● Task prompt: One line at a time, check the entries below for the word "interface", and copy each line that has it.

● Supplied entries:

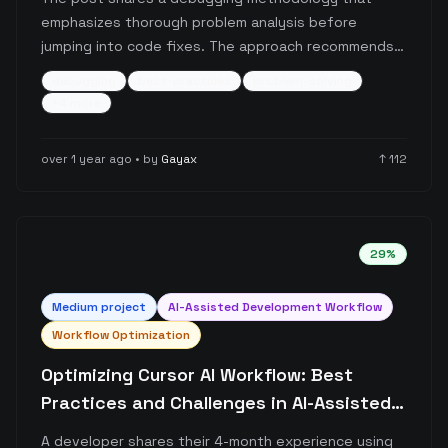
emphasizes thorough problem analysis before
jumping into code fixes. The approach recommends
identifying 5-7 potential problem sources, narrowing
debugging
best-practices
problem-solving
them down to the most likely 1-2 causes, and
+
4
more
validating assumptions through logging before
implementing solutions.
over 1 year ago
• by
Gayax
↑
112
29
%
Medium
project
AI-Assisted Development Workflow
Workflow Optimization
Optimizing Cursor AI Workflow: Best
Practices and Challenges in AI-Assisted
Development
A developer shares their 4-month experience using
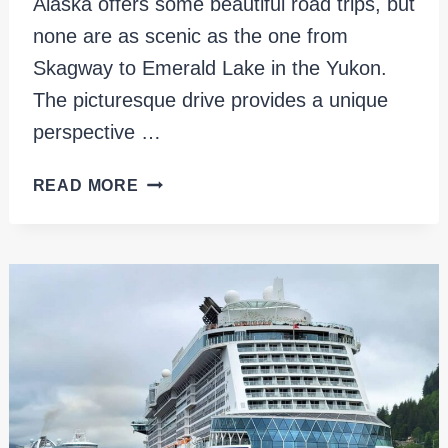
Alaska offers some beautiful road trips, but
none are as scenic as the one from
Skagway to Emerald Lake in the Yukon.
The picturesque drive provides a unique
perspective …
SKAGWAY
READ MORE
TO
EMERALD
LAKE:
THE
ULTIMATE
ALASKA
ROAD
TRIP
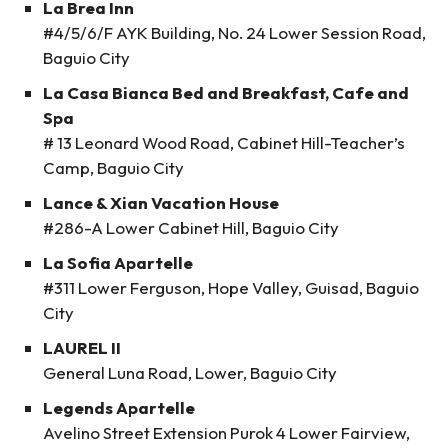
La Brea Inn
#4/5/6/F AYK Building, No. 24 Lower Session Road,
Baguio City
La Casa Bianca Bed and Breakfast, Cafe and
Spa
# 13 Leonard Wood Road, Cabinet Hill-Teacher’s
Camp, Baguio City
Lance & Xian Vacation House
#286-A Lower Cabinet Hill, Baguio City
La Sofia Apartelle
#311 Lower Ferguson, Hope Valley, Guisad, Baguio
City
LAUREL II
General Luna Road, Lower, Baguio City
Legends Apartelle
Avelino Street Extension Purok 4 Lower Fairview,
---
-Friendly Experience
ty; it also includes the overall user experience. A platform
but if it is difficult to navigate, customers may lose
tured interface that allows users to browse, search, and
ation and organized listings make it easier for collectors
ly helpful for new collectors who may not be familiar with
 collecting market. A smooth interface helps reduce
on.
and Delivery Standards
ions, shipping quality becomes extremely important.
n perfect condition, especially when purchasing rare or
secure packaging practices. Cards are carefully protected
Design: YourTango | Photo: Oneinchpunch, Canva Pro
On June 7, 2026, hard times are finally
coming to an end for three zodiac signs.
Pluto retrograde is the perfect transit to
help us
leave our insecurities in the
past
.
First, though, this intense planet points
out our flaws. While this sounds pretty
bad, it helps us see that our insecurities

● Answer space:
tured interface that allows users to browse, search, and
 collecting market. A smooth interface helps reduce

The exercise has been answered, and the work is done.